The main conclusions drawn from this study are as follows:
HCHO emissions from individual industrial facilities mainly representing the power, steel, coking, and waste treatment industries likely exceed 1 tpy.
The average emission ratios of HCHO to CO in combustion sources emitting more than 1 tpy of HCHO are roughly 2 to 5%. This is consistent with known ratios from stack tests and other field measurements.
Both elevated point sources and ground-level sources contribute significantly to ambient HCHO exposures.
When winds favor the transport of emission plumes from the largest industrial sources towards the interior of the study area, widespread exposure to ambient concentrations of HCHO between 3 and 6 ppb may occur. Otherwise, ambient HCHO is mostly below 2 ppb (roughly the US national median) except in the vicinity or immediately downwind of large sources.
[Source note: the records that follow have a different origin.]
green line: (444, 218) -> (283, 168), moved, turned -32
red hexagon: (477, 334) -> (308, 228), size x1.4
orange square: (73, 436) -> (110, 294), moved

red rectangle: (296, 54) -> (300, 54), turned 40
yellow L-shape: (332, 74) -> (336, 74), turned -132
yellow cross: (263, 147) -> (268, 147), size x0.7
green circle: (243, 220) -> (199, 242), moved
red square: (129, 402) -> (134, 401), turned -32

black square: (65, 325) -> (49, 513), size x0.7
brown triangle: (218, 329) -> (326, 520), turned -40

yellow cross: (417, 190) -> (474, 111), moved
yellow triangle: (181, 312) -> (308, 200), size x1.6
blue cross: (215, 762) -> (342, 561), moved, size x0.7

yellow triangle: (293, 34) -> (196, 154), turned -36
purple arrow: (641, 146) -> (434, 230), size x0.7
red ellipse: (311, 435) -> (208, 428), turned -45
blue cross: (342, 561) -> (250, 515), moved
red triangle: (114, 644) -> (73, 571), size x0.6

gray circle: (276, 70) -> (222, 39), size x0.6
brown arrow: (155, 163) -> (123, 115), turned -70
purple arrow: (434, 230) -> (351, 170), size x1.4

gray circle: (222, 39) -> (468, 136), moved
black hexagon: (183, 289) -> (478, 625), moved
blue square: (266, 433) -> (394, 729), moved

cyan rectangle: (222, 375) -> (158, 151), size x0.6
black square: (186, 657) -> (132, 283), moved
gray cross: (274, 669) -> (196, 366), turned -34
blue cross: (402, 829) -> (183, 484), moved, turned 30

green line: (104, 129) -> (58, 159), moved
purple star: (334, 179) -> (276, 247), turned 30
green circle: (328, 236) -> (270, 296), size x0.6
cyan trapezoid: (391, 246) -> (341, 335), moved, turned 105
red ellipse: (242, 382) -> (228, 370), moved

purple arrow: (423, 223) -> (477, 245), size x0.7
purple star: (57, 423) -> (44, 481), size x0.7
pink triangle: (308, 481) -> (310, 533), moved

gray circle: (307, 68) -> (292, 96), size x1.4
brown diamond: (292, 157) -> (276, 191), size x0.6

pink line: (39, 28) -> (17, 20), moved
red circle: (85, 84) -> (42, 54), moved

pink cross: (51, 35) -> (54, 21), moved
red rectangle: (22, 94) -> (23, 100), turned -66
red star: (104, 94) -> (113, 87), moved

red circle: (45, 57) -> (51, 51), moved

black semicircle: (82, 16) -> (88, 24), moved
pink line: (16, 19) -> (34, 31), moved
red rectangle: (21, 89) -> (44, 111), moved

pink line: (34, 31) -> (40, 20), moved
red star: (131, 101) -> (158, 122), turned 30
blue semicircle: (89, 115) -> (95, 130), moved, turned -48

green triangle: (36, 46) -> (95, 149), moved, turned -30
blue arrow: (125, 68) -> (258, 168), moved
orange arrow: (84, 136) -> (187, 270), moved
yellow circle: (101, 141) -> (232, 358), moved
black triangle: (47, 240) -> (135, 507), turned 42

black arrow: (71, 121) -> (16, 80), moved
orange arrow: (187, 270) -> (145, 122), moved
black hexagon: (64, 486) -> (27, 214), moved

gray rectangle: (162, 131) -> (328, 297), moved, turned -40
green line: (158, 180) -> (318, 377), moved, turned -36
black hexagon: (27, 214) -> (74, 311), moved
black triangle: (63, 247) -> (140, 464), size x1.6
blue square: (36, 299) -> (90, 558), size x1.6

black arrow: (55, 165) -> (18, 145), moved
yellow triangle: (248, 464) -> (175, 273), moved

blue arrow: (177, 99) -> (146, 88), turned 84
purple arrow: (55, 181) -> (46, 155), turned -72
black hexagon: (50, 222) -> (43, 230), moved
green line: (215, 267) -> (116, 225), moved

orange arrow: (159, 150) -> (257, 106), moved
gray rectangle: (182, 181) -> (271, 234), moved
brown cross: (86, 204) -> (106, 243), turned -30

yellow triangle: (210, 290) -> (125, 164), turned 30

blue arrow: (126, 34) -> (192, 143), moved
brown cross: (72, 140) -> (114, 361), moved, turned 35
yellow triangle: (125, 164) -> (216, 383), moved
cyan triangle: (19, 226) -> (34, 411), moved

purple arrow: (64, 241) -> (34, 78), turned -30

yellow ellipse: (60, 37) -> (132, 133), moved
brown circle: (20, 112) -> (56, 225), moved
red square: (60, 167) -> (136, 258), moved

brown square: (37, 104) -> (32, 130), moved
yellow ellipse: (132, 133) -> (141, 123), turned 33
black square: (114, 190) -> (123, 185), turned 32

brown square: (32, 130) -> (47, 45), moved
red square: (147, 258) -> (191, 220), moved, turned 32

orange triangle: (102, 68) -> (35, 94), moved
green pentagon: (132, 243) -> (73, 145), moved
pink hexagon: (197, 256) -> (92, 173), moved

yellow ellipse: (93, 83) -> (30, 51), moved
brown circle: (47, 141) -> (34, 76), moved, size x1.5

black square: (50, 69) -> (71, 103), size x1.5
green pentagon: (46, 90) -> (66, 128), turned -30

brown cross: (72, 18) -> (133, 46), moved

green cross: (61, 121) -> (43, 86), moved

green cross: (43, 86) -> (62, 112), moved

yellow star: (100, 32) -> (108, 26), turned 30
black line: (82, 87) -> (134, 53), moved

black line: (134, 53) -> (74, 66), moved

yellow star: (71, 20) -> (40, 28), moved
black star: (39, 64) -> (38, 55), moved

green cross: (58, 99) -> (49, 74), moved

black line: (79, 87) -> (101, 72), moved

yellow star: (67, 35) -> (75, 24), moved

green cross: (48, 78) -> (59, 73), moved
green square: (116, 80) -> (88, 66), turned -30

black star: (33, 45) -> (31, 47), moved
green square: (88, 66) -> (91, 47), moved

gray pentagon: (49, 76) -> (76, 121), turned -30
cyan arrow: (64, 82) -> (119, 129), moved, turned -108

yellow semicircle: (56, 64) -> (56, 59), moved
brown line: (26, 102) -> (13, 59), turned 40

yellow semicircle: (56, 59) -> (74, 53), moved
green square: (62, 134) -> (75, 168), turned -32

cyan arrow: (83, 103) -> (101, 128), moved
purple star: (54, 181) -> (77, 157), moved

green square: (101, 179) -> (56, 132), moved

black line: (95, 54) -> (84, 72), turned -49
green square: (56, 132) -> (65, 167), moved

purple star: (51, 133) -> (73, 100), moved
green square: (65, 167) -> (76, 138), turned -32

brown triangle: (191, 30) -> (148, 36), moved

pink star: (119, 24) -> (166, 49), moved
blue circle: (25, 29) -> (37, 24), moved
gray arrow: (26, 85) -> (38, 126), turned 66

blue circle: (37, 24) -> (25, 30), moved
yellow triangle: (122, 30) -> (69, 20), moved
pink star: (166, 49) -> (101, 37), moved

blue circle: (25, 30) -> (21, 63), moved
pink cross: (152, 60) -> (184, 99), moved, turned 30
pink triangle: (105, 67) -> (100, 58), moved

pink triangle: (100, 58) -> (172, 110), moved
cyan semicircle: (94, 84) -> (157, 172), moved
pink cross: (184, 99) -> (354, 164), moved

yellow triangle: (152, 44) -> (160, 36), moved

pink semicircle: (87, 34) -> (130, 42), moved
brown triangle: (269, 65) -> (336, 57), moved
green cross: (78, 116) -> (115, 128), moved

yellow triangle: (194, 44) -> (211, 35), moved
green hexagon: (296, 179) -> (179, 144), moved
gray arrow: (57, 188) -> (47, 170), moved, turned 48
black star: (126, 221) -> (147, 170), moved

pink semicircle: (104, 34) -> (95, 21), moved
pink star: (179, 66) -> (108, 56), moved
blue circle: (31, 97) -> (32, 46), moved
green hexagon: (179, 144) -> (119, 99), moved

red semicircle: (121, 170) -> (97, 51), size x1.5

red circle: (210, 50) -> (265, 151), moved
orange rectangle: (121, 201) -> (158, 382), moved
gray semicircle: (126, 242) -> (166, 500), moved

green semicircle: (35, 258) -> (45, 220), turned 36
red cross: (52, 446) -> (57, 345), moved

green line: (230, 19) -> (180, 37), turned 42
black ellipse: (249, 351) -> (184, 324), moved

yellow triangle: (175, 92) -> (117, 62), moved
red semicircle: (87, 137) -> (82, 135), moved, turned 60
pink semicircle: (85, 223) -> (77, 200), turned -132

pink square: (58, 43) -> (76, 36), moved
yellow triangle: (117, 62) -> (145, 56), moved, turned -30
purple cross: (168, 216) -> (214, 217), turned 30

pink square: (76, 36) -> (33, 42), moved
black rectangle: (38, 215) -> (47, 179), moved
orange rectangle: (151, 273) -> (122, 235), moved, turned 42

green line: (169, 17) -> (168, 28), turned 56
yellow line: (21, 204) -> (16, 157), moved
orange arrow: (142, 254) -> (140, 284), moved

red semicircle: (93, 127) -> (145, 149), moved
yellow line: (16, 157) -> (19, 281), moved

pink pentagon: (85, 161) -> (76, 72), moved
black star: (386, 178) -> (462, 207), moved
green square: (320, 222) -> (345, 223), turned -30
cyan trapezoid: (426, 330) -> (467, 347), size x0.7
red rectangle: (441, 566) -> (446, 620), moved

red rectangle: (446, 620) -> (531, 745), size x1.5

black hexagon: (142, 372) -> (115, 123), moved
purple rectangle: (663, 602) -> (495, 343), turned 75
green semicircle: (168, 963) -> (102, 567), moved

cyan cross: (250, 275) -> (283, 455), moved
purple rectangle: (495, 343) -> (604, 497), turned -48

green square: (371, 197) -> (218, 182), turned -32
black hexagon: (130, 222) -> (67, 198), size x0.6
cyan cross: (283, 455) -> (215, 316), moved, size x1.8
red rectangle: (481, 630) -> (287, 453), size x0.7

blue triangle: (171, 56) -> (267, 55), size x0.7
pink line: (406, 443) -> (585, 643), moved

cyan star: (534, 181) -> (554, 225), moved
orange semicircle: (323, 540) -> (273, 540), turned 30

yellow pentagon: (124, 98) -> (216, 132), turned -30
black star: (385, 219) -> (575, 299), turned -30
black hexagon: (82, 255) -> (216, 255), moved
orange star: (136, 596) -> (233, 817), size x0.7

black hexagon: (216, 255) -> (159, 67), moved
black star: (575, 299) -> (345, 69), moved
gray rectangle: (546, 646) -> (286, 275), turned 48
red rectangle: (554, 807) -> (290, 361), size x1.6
Application of the MicroFACT model helped to explain the observed HCHO concentration gradient between the EGLE monitoring stations at Dearborn and River Rouge in 2021. The gradient arises because of the importance of primary HCHO on the local scale versus broader plumes of secondary HCHO, which would result in a more homogeneous distribution of ambient concentrations.
Longer-term exposure to HCHO will result from a mix of favorable and unfavorable wind conditions, such that the measured long-term average HCHO concentrations at the three EGLE monitoring sites in the study area are likely good indicators of local population exposure.
In the future, the inverse model may be enhanced by utilizing automated techniques for estimating initial error covariances, such as pattern recognition (e.g., positive matrix factorization) or artificial intelligence, to distinguish source behaviors. This will minimize subjectivity and increase the accuracy of inverse modeling results. The cumulative impacts of HCHO including the enhancement of ambient ozone and PM2.5 would also be an important avenue for further investigation.